Dataset entries:
○ ○ ○ ○
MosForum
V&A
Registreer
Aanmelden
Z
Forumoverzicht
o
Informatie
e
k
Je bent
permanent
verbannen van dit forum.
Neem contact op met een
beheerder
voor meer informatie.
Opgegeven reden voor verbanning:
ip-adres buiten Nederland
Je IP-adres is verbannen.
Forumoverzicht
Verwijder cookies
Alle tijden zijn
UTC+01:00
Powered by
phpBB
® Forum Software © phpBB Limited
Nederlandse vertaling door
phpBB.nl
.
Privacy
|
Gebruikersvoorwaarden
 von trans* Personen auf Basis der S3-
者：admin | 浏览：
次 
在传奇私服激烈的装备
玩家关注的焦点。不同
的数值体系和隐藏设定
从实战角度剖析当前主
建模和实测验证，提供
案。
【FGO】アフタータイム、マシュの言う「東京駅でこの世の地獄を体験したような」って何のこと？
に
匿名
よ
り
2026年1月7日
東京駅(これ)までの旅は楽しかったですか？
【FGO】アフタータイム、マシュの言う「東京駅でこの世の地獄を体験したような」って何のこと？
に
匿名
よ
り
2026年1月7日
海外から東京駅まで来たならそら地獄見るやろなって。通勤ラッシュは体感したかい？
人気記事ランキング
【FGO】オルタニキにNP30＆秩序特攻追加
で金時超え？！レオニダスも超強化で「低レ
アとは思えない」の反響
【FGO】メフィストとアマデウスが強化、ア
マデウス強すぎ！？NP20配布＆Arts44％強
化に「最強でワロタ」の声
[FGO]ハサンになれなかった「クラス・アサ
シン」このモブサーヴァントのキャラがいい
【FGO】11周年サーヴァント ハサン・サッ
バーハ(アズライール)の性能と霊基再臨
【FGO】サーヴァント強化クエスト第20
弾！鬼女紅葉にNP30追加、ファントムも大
○ ○ ○ ○
■ **Exercise details**:
Down to the last line, repeat the data exactly.

■ **Output of the exercise**:
MosForum
V&A
Registreer
Aanmelden
Z
Forumoverzicht
o
Informatie
e
k
Je bent
permanent
verbannen van dit forum.
Neem contact op met een
beheerder
voor meer informatie.
Opgegeven reden voor verbanning:
ip-adres buiten Nederland
Je IP-adres is verbannen.
Forumoverzicht
Verwijder cookies
Alle tijden zijn
UTC+01:00
Powered by
phpBB
® Forum Software © phpBB Limited
Nederlandse vertaling door
phpBB.nl
.
Privacy
|
Gebruikersvoorwaarden
 von trans* Personen auf Basis der S3-
者：admin | 浏览：
次 
在传奇私服激烈的装备
玩家关注的焦点。不同
的数值体系和隐藏设定
从实战角度剖析当前主
建模和实测验证，提供
案。
【FGO】アフタータイム、マシュの言う「東京駅でこの世の地獄を体験したような」って何のこと？
に
匿名
よ
り
2026年1月7日
東京駅(これ)までの旅は楽しかったですか？
【FGO】アフタータイム、マシュの言う「東京駅でこの世の地獄を体験したような」って何のこと？
に
匿名
よ
り
2026年1月7日
海外から東京駅まで来たならそら地獄見るやろなって。通勤ラッシュは体感したかい？
人気記事ランキング
【FGO】オルタニキにNP30＆秩序特攻追加
で金時超え？！レオニダスも超強化で「低レ
アとは思えない」の反響
【FGO】メフィストとアマデウスが強化、ア
マデウス強すぎ！？NP20配布＆Arts44％強
化に「最強でワロタ」の声
[FGO]ハサンになれなかった「クラス・アサ
シン」このモブサーヴァントのキャラがいい
【FGO】11周年サーヴァント ハサン・サッ
バーハ(アズライール)の性能と霊基再臨
【FGO】サーヴァント強化クエスト第20
弾！鬼女紅葉にNP30追加、ファントムも大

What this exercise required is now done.